One Man Breaking Bad is another one that could benefit from more time, but it’s so well observed that in future when I think of those characters, I’m going to find myself thinking of the sarcastic impressions before the actual characters in future; the breathy “Walter!” for Skyler, the maniacal “hehehe!” for Hank. The performer Miles Allen opens with some gloriously inappropriate dance moves that will appeal to the fans: “Call Saul! Test the product! Die like Jane!” and seems to take particular delight in doing a spot-on Walt Jr. impression.

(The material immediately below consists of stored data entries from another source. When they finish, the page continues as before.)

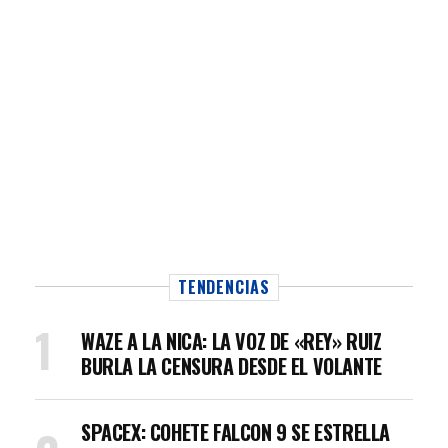
TENDENCIAS
WAZE A LA NICA: LA VOZ DE «REY» RUIZ
BURLA LA CENSURA DESDE EL VOLANTE
SPACEX: COHETE FALCON 9 SE ESTRELLA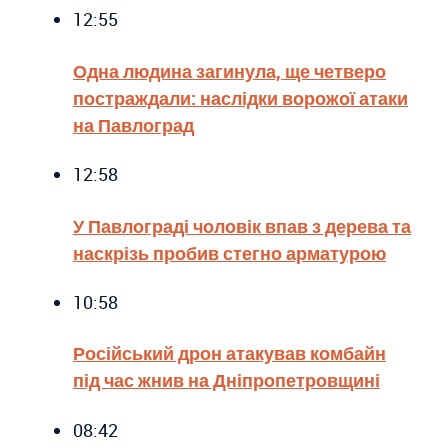
12:55
Одна людина загинула, ще четверо
постраждали: наслідки ворожої атаки
на Павлоград
12:58
У Павлограді чоловік впав з дерева та
наскрізь пробив стегно арматурою
10:58
Російський дрон атакував комбайн
під час жнив на Дніпропетровщині
08:42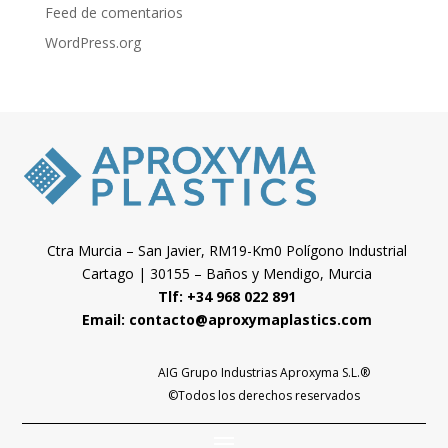
Feed de comentarios
WordPress.org
Ctra Murcia – San Javier, RM19-Km0 Polígono Industrial
Cartago | 30155 – Baños y Mendigo, Murcia
Tlf: +34 968 022 891
Email:
contacto@aproxymaplastics.com
AIG Grupo Industrias Aproxyma S.L.
®
©Todos los derechos reservados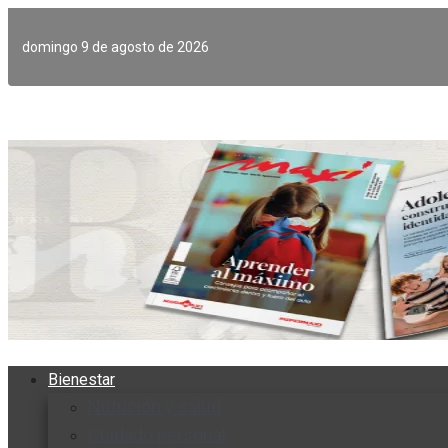
Ir
al
domingo 9 de agosto de 2026
contenido
Bienestar
Nutrición y salud
Cuidado personal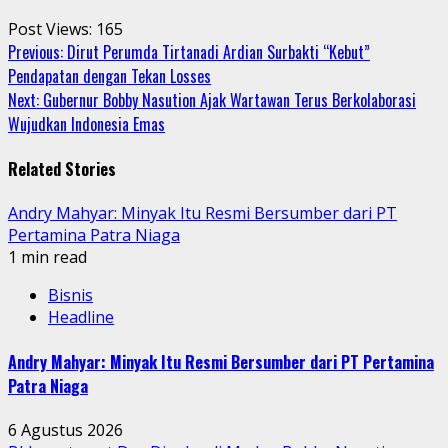
Post Views:
165
Continue
Previous:
Dirut Perumda Tirtanadi Ardian Surbakti “Kebut”
Pendapatan dengan Tekan Losses
Reading
Next:
Gubernur Bobby Nasution Ajak Wartawan Terus Berkolaborasi
Wujudkan Indonesia Emas
Related Stories
Andry Mahyar: Minyak Itu Resmi Bersumber dari PT
Pertamina Patra Niaga
1 min read
Bisnis
Headline
Andry Mahyar: Minyak Itu Resmi Bersumber dari PT Pertamina
Patra Niaga
6 Agustus 2026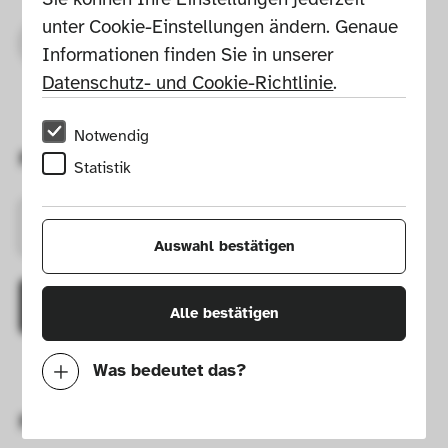
unter Cookie-Einstellungen ändern. Genaue 
Read More
Informationen finden Sie in unserer 
Datenschutz- und Cookie-Richtlinie
.
Notwendig
Future Talks 023
Statistik
Program 023
Auswahl bestätigen
Publication 023
Alle bestätigen
Was bedeutet das?
Notwendig
Future Talks 021
Mit diesen Cookies können wir durch 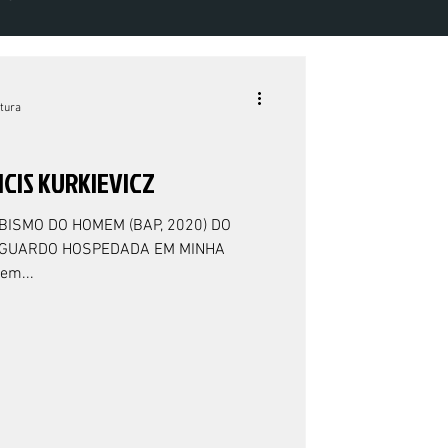
ME 7 NÚMERO 1 - 2022
itura
NCIS KURKIEVICZ
A GUARDO HOSPEDADA EM MINHA
em...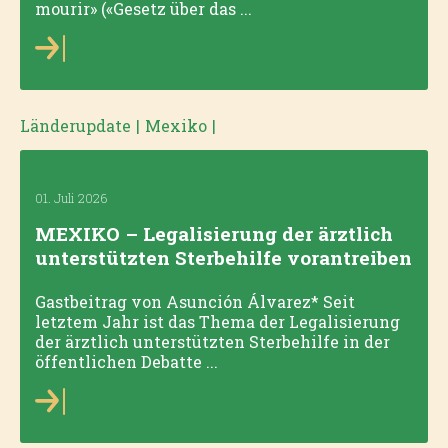
mourir» («Gesetz über das ...
Länderupdate
|
Mexiko
|
01. Juli 2026
MEXIKO – Legalisierung der ärztlich
unterstützten Sterbehilfe vorantreiben
Gastbeitrag von Asunción Álvarez* Seit
letztem Jahr ist das Thema der Legalisierung
der ärztlich unterstützten Sterbehilfe in der
öffentlichen Debatte ...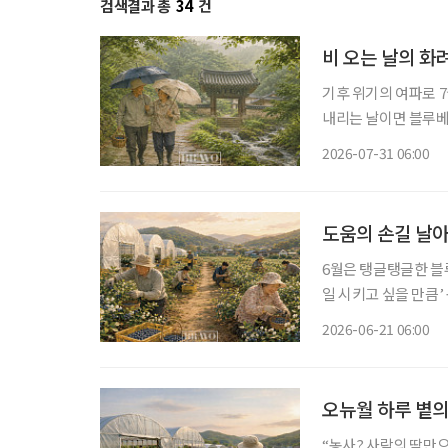
검색결과 총
34
건
비 오는 날의 화
기후 위기의 여파로 7
내리는 날이면 블루베리 주인장
일·일요일이 쉬는 날이
2026-07-31 06:00
휴일이 됐다. 물론 비
도움의 손길 날아
6월은 탱글탱글한 블
일 시키고 싶을 만큼’ 농장
읍써(없어). 예전엔
2026-06-21 06:00
짝 올라왔는데, 꽃들
오뉴월 하루 볕의
“농사? 사람의 땀만으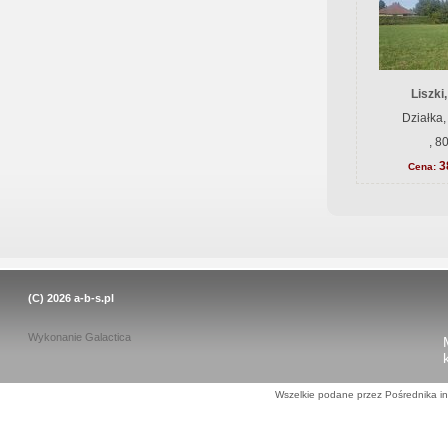
Liszki
Działka,
, 8
3
Cena:
(C) 2026
a-b-s.pl
Wykonanie
Galactica
Wszelkie podane przez Pośrednika in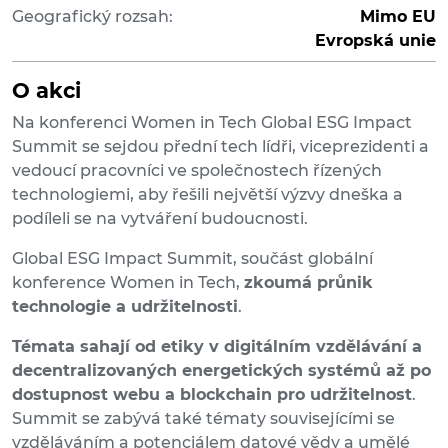
Geografický rozsah:
Mimo EU
Evropská unie
O akci
Na konferenci Women in Tech Global ESG Impact
Summit se sejdou přední tech lídři, viceprezidenti a
vedoucí pracovníci ve společnostech řízených
technologiemi, aby řešili největší výzvy dneška a
podíleli se na vytváření budoucnosti.
Global ESG Impact Summit, součást globální
konference Women in Tech,
zkoumá průnik
technologie a udržitelnosti
.
Témata sahají od etiky v digitálním vzdělávání a
decentralizovaných energetických systémů až po
dostupnost webu a blockchain pro udržitelnost
.
Summit se zabývá také tématy souvisejícími se
vzděláváním a potenciálem datové vědy a umělé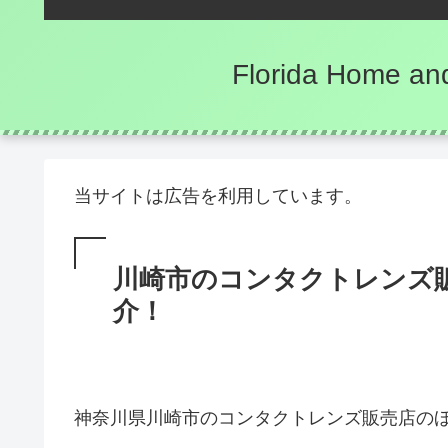
Florida Hom
当サイトは広告を利用しています。
川崎市のコンタクトレンズ
介！
神奈川県川崎市のコンタクトレンズ販売店の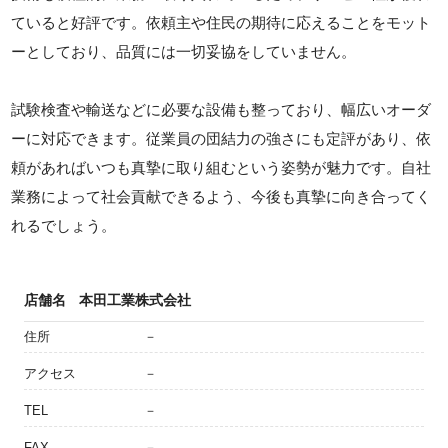
ていると好評です。依頼主や住民の期待に応えることをモット
ーとしており、品質には一切妥協をしていません。
試験検査や輸送などに必要な設備も整っており、幅広いオーダ
ーに対応できます。従業員の団結力の強さにも定評があり、依
頼があればいつも真摯に取り組むという姿勢が魅力です。自社
業務によって社会貢献できるよう、今後も真摯に向き合ってく
れるでしょう。
店舗名
本田工業株式会社
住所
－
アクセス
－
TEL
－
FAX
－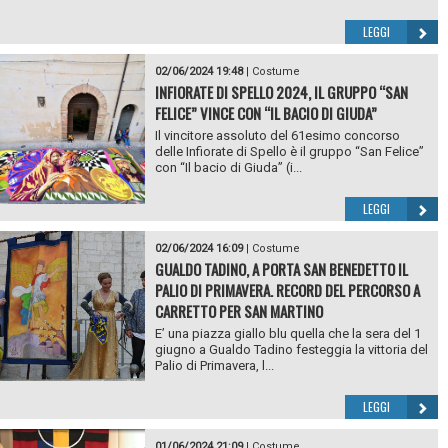
LEGGI
02/06/2024 19:48
|
Costume
INFIORATE DI SPELLO 2024, IL GRUPPO “SAN
FELICE” VINCE CON “IL BACIO DI GIUDA”
Il vincitore assoluto del 61esimo concorso
delle Infiorate di Spello è il gruppo “San Felice”
con “Il bacio di Giuda” (i...
LEGGI
02/06/2024 16:09
|
Costume
GUALDO TADINO, A PORTA SAN BENEDETTO IL
PALIO DI PRIMAVERA. RECORD DEL PERCORSO A
CARRETTO PER SAN MARTINO
E’ una piazza giallo blu quella che la sera del 1
giugno a Gualdo Tadino festeggia la vittoria del
Palio di Primavera, l...
LEGGI
01/06/2024 21:09
|
Costume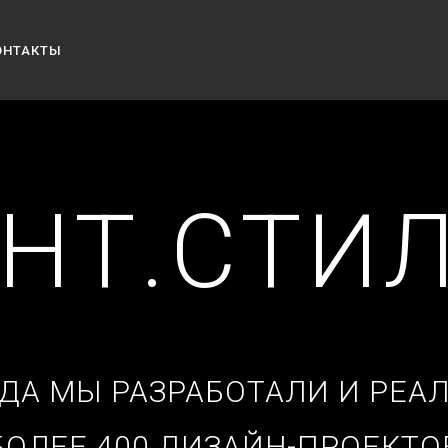
ОНТАКТЫ
НТ.СТИ
ОДА МЫ РАЗРАБОТАЛИ И РЕ
БОЛЕЕ 400 ДИЗАЙН-ПРОЕКТО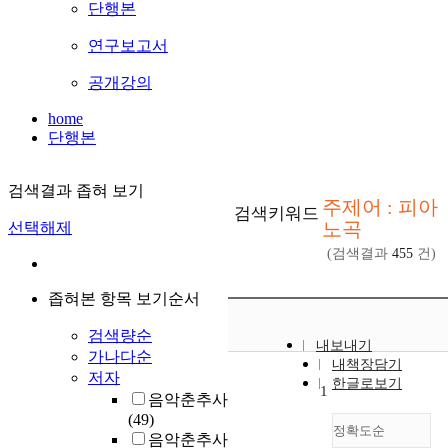
단행본
연구보고서
공개강의
home
단행본
검색결과 좁혀 보기
주제어 : 피아
검색키워드
노곡
선택해제
(검색결과
455
건)
좁혀본 항목 보기순서
검색량순
내보내기
가나다순
내책장담기
저자
한글로보기
1
음악춘추사
(49)
정확도순
음악춘추사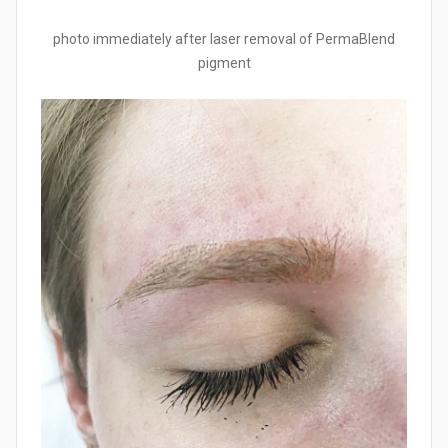
photo immediately after laser removal of PermaBlend
pigment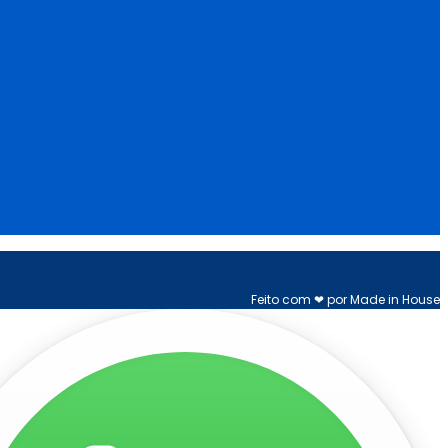
Feito com ❤ por Made in House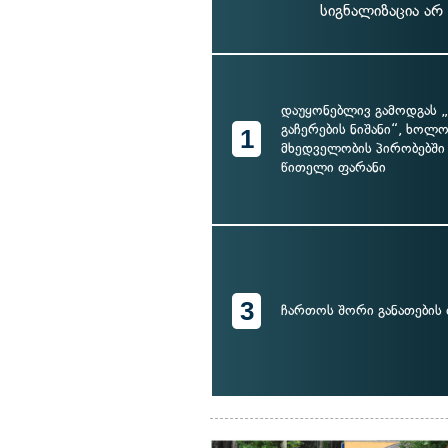
სიგნალიზაცია არ
დაუყონებლივ გამოდგას 
გაჩერების ნიშანი“, ხოლო
1
მხედველობის პირობებში 
წითელი ფარანი
3
ჩართოს შორი განათების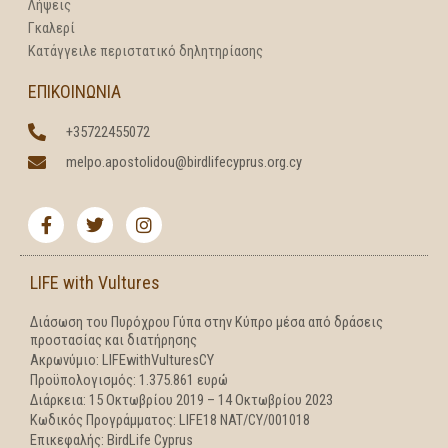
Λήψεις
Γκαλερί
Κατάγγειλε περιστατικό δηλητηρίασης
ΕΠΙΚΟΙΝΩΝΙΑ
+35722455072
melpo.apostolidou@birdlifecyprus.org.cy
F
T
I
a
w
n
c
i
s
e
t
t
b
t
a
LIFE with Vultures
o
e
g
o
r
r
Διάσωση του Πυρόχρου Γύπα στην Κύπρο μέσα από δράσεις
k
a
προστασίας και διατήρησης
-
m
f
Ακρωνύμιο: LIFEwithVulturesCY
Προϋπολογισμός: 1.375.861 ευρώ
Διάρκεια: 15 Οκτωβρίου 2019 – 14 Οκτωβρίου 2023
Κωδικός Προγράμματος: LIFE18 NAT/CY/001018
Επικεφαλής: BirdLife Cyprus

Finally, Kieron Hodgson’s show Lance, about his admiration for Lance Armstrong and the 2014 Tour de Yorkshire, is funny and uplifting, the highlight being a song about the temptations for him as a teenager of applying to a university in the South of England.
Thursday: Harry Baker played in a tiny dark room in the most over-the-top goffik pub in Edinburgh, and his poems are extremely well tied together by his stories about joining the university pole dancing society and competing in poetry slams in the USA, including inviting fellow poet Dan Simpson on stage for a haiku deathmatch. If you’re a fan of BATTLE RAP (in-joke, my bad), then the haikus are akin to bad bars. I’ll include a link to his RAP BATTLES too. If he keeps progressing like this he might one day be as great as William McGonagall, or Pedro.
Balletronic, the ballet show set to Daft Punk and Avicii, might not have been all that accurately billed, with quite a lot of classical violin and singing and fewer floorfillers than expected. What it was missing, in fairness, was Korn and Skrillex’s classic Get Up. I haven’t seen ballet since the last time my sister was in a show, and enjoyed the pieces that focussed on interaction, almost combat, between the performers, but overall I found myself following the girls with my eyes more than concentrating on the dancing, and wondering, having done karate that required me to be a fraction as flexible as they are, how much pain they must be in all the time. My mum and sister, who’ve actually seen ballet before, felt that it wasn’t as good as other performances they’ve been to and oh my God why are they walking with their feet turned to the side like that.
For A to Z improv, see as for Oxford Imps. Sorry.
Friday: Guerrilla Aspies could be worth its own article; it’s not funny, nor really a performance, but raises some interesting questions about neurodiversity; about alternate ways of thinking being an equally legitimate way of seeing the world, rather than a deviation from the proper way of seeing it. He does, to quote My Immortal, portray neurotypical people as horny simpletons.
And you’re welcome to judge me for my final show of the Fringe. Open-mindedness is one thing, but had they gone too far? What’s this, you ask? A naughty cabaret? A tasteless Brass Eye style satire? Worse. Sing for your Life is a musical with stuffed animals. Not the American tendency of calling teddy bears “stuffed animals”- no, someone in the world has made puppets out of roadkill, and they sing. The grotesque/funny ratio is shifted by the fact that, instead of the glass eyes you see in stuffed animals in museums, these ones have googly eyes. Low points include a mink striptease that results in a skinned dead mink being produced and giant rats experimenting on a human. If you want, the link is here:
So that was my Fringe. I hope you enjoyed reading this, and as ever, wait avidly for my next short story or poem.